• _Exercise_:
Tally the lines in the records underneath that contain the string "启用设备", and state the figure by itself.

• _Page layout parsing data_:
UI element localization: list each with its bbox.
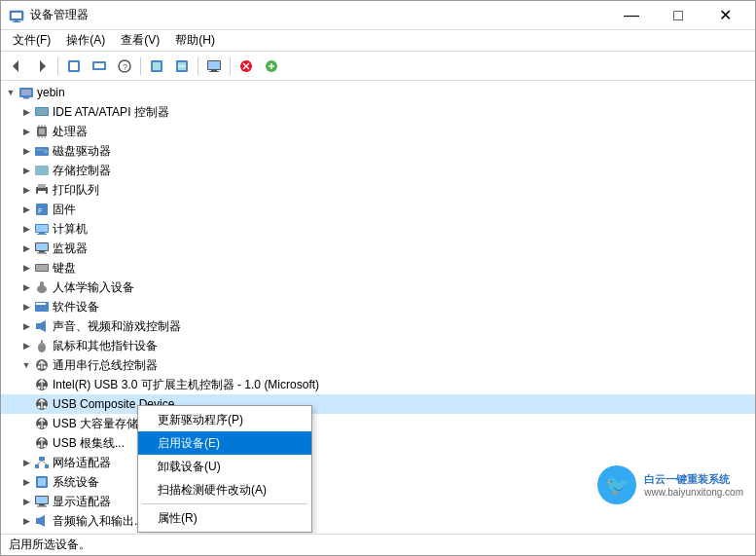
icon-intel-usb — [34, 377, 50, 392]
tree-item-intel-usb[interactable]: Intel(R) USB 3.0 可扩展主机控制器 - 1.0 (Microso… — [1, 375, 755, 394]
expand-soft[interactable]: ▶ — [18, 299, 34, 315]
expand-keyboard[interactable]: ▶ — [18, 260, 34, 276]
svg-rect-1 — [12, 13, 21, 19]
expand-audio[interactable]: ▶ — [18, 513, 34, 529]
forward-icon — [34, 58, 50, 74]
watermark: 🐦 白云一键重装系统 www.baiyunxitong.com — [597, 465, 747, 504]
tree-item-hid[interactable]: ▶ 人体学输入设备 — [1, 278, 755, 297]
device-manager-window: 设备管理器 — □ ✕ 文件(F) 操作(A) 查看(V) 帮助(H) — [0, 0, 756, 556]
svg-text:?: ? — [123, 62, 127, 72]
label-soft: 软件设备 — [53, 299, 99, 315]
expand-network[interactable]: ▶ — [18, 455, 34, 470]
back-button[interactable] — [5, 55, 28, 78]
expand-sound[interactable]: ▶ — [18, 318, 34, 334]
maximize-button[interactable]: □ — [656, 1, 701, 30]
svg-point-81 — [38, 445, 41, 448]
tree-item-firmware[interactable]: ▶ F 固件 — [1, 200, 755, 219]
tb-btn-x[interactable] — [234, 55, 258, 78]
tb-btn-4[interactable] — [170, 55, 194, 78]
label-display: 显示适配器 — [53, 494, 111, 510]
expand-disk[interactable]: ▶ — [18, 143, 34, 159]
menu-help[interactable]: 帮助(H) — [167, 30, 223, 51]
tree-item-sound[interactable]: ▶ 声音、视频和游戏控制器 — [1, 316, 755, 336]
tree-item-audio[interactable]: ▶ 音频输入和输出... — [1, 511, 755, 531]
expand-mouse[interactable]: ▶ — [18, 338, 34, 353]
label-sound: 声音、视频和游戏控制器 — [53, 318, 181, 335]
expand-usb-ctrl[interactable]: ▼ — [18, 357, 34, 373]
label-usb-hub: USB 根集线... — [53, 435, 125, 452]
tb-btn-2[interactable] — [88, 55, 111, 78]
label-disk: 磁盘驱动器 — [53, 143, 111, 160]
tree-item-usb-ctrl[interactable]: ▼ 通用串行总线控制器 — [1, 355, 755, 375]
icon-disk — [34, 143, 50, 159]
expand-cpu[interactable]: ▶ — [18, 124, 34, 139]
tb-btn-3[interactable] — [145, 55, 168, 78]
tree-item-print[interactable]: ▶ 打印队列 — [1, 180, 755, 200]
title-text: 设备管理器 — [30, 7, 89, 23]
svg-rect-20 — [209, 71, 219, 72]
tree-item-computer[interactable]: ▶ 计算机 — [1, 219, 755, 239]
ctx-properties[interactable]: 属性(R) — [138, 506, 311, 530]
ctx-uninstall-device[interactable]: 卸载设备(U) — [138, 455, 311, 478]
tree-item-root[interactable]: ▼ yebin — [1, 83, 755, 102]
svg-marker-95 — [39, 515, 45, 527]
svg-rect-85 — [45, 464, 49, 468]
tree-item-keyboard[interactable]: ▶ 键盘 — [1, 258, 755, 278]
expand-root[interactable]: ▼ — [3, 85, 18, 100]
toolbar-separator-3 — [198, 57, 198, 75]
expand-storage[interactable]: ▶ — [18, 163, 34, 178]
tree-item-usb-hub[interactable]: USB 根集线... — [1, 433, 755, 453]
svg-point-41 — [44, 150, 48, 154]
expand-monitor[interactable]: ▶ — [18, 241, 34, 256]
menu-action[interactable]: 操作(A) — [58, 30, 113, 51]
tb-btn-plus[interactable] — [260, 55, 283, 78]
tb-btn-1[interactable] — [62, 55, 86, 78]
tree-item-mouse[interactable]: ▶ 鼠标和其他指针设备 — [1, 336, 755, 355]
toolbar-separator-1 — [57, 57, 58, 75]
expand-computer[interactable]: ▶ — [18, 221, 34, 237]
minimize-button[interactable]: — — [609, 1, 654, 30]
label-root: yebin — [37, 86, 65, 99]
ctx-update-driver[interactable]: 更新驱动程序(P) — [138, 408, 311, 431]
icon-usb-ctrl — [34, 357, 50, 373]
svg-point-73 — [44, 387, 47, 389]
tree-item-usb-comp[interactable]: USB Composite Device — [1, 394, 755, 414]
expand-firmware[interactable]: ▶ — [18, 202, 34, 217]
menu-view[interactable]: 查看(V) — [113, 30, 167, 51]
tree-item-usb-mass[interactable]: USB 大容量存储设备 — [1, 414, 755, 433]
expand-system[interactable]: ▶ — [18, 474, 34, 490]
tb-icon-3 — [149, 58, 164, 74]
expand-hid[interactable]: ▶ — [18, 279, 34, 295]
svg-rect-92 — [39, 504, 45, 506]
tree-item-soft[interactable]: ▶ 软件设备 — [1, 297, 755, 316]
svg-point-70 — [44, 366, 47, 369]
svg-rect-62 — [36, 303, 46, 305]
ctx-scan-hardware[interactable]: 扫描检测硬件改动(A) — [138, 478, 311, 501]
tb-btn-monitor[interactable] — [202, 55, 226, 78]
tree-item-disk[interactable]: ▶ 磁盘驱动器 — [1, 141, 755, 161]
icon-cpu — [34, 124, 50, 139]
label-hid: 人体学输入设备 — [53, 279, 134, 296]
ctx-enable-device[interactable]: 启用设备(E) — [138, 431, 311, 455]
close-button[interactable]: ✕ — [702, 1, 747, 30]
svg-rect-58 — [36, 265, 48, 271]
svg-marker-4 — [13, 60, 18, 72]
plus-icon — [264, 58, 279, 74]
svg-rect-13 — [153, 62, 161, 70]
label-intel-usb: Intel(R) USB 3.0 可扩展主机控制器 - 1.0 (Microso… — [53, 377, 319, 393]
icon-firmware: F — [34, 202, 50, 217]
menu-file[interactable]: 文件(F) — [5, 30, 58, 51]
expand-display[interactable]: ▶ — [18, 494, 34, 509]
tree-item-ide[interactable]: ▶ IDE ATA/ATAPI 控制器 — [1, 102, 755, 122]
tree-item-storage[interactable]: ▶ 存储控制器 — [1, 161, 755, 180]
forward-button[interactable] — [30, 55, 54, 78]
context-menu: 更新驱动程序(P) 启用设备(E) 卸载设备(U) 扫描检测硬件改动(A) 属性… — [137, 405, 312, 533]
tree-item-cpu[interactable]: ▶ 处理器 — [1, 122, 755, 141]
expand-ide[interactable]: ▶ — [18, 104, 34, 120]
toolbar-separator-4 — [230, 57, 231, 75]
title-bar-controls: — □ ✕ — [609, 1, 747, 30]
expand-print[interactable]: ▶ — [18, 182, 34, 198]
tb-btn-help[interactable]: ? — [113, 55, 136, 78]
tree-item-monitor[interactable]: ▶ 监视器 — [1, 239, 755, 258]
svg-rect-56 — [37, 253, 47, 254]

• _Output of the task_:
2